Geertgen tot Sint Jans, ook bekend als Gerrit van Haarlem, woonde vanaf 1480 als lekenbroeder in het klooster van de Sint Jansheren te Haarlem. Hij is jong gestorven. Veel werk hangt in het buitenland: Duitsland, VS, Tsjechië, Rusland, Italie, etc. Het museum toont enkele van zijn werken, waaronder ‘De aanbidding door de drie koningen’. Kenmerkend voor hem zijn de lange, slanke figuren met eivormige hoofden. Alles zeer gedetailleerd geschilderd. Op de zaal tevens knappe, uit hout gesneden beelden van religieuze taferelen. Mooi belicht. En een gepolychromeerd terracotta Mariabeeld (Mater Dolarosa, uit ca 1500). Zeer levensecht weergegeven door de houding, vorm en kleur van het hoofd.

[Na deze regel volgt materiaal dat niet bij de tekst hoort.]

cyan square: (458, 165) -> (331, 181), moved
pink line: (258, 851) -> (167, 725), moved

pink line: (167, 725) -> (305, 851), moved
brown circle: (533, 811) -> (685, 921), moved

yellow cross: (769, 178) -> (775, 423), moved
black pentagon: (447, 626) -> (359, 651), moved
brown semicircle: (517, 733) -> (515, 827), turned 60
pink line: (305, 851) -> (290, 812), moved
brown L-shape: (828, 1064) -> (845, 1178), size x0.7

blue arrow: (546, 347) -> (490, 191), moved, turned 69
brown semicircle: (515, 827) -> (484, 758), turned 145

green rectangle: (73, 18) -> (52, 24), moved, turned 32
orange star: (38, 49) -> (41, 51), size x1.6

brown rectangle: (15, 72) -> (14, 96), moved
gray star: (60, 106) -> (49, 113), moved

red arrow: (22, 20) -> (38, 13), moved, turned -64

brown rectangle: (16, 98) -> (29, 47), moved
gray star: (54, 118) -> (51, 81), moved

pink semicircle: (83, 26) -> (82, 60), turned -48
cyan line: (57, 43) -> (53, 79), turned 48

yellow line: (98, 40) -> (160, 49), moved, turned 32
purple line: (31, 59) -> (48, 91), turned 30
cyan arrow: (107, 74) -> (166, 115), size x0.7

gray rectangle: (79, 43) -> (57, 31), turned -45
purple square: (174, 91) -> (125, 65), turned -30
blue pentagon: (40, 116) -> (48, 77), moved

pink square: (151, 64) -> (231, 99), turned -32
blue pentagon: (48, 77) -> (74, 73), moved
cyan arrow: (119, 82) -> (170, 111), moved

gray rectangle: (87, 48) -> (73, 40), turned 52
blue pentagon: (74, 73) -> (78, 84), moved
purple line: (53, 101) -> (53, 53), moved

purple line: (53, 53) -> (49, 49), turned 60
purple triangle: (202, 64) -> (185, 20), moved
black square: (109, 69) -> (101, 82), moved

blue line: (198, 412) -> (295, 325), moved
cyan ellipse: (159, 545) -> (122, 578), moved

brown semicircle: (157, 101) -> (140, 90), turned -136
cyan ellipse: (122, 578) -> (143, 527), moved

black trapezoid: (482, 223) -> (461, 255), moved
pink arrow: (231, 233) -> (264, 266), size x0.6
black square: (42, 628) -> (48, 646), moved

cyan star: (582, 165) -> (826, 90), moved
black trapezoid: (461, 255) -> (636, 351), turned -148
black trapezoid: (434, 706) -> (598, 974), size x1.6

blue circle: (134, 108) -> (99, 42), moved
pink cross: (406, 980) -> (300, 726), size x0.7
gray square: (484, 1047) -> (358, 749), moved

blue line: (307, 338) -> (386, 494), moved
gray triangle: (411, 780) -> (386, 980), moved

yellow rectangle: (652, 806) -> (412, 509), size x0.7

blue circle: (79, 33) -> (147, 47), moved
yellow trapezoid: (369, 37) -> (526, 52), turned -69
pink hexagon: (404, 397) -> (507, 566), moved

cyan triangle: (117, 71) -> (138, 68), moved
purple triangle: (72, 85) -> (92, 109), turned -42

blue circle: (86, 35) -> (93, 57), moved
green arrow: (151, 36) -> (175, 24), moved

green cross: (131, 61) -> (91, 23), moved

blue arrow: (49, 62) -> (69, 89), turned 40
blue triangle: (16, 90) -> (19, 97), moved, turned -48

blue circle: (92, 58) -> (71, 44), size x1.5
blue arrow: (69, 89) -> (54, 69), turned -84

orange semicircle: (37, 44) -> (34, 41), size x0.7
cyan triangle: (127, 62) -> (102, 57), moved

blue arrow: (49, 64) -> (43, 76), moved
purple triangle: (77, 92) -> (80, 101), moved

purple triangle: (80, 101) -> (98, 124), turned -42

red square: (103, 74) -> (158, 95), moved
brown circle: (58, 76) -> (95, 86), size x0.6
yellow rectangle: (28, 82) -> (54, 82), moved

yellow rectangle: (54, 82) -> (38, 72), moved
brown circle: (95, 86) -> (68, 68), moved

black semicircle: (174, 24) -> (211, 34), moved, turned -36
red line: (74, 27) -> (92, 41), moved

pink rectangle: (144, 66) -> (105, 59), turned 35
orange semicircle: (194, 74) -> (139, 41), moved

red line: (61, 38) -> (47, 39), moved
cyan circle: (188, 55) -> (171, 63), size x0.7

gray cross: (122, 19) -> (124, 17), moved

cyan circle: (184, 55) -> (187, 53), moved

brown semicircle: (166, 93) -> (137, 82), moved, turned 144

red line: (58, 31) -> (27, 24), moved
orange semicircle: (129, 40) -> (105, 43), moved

Met de lift naar niveau 3: 1950 tot 2000. Moderne Kunst. Weer lijkt een wapen op ons gericht. ‘Made in USA’ van Sjinkichi Tajiri. Een manshoog messing beeld uit 1964. Kenmerkend voor Tajiri.
Via Karel Appel komen we bij het New Babylon project van Constant van rond 1960. Het rijk van de homo ludens, zonder de verplichting van arbeid.
De vleugel eindigt in de grote zaal 3.4 met o.a. een sterk polyester ‘Relief met segment’ van Ad Dekkers uit 1967; en, anders dan wat we van hem gewend zijn, ‘Schotelrelief’ van Jan Schoonhoven (papier, karton, hout en witte verf uit 1963); ‘Acht gestapelde balken’ (ijzer, 1964) van Carel Visser, een kunstwerk dat kracht en optimisme uitstraalt. Het tijdsbeeld wordt vervolmaakt door de film ‘Afsluiting van het Veerse gat’ (Bert Haanstra) uit 1962.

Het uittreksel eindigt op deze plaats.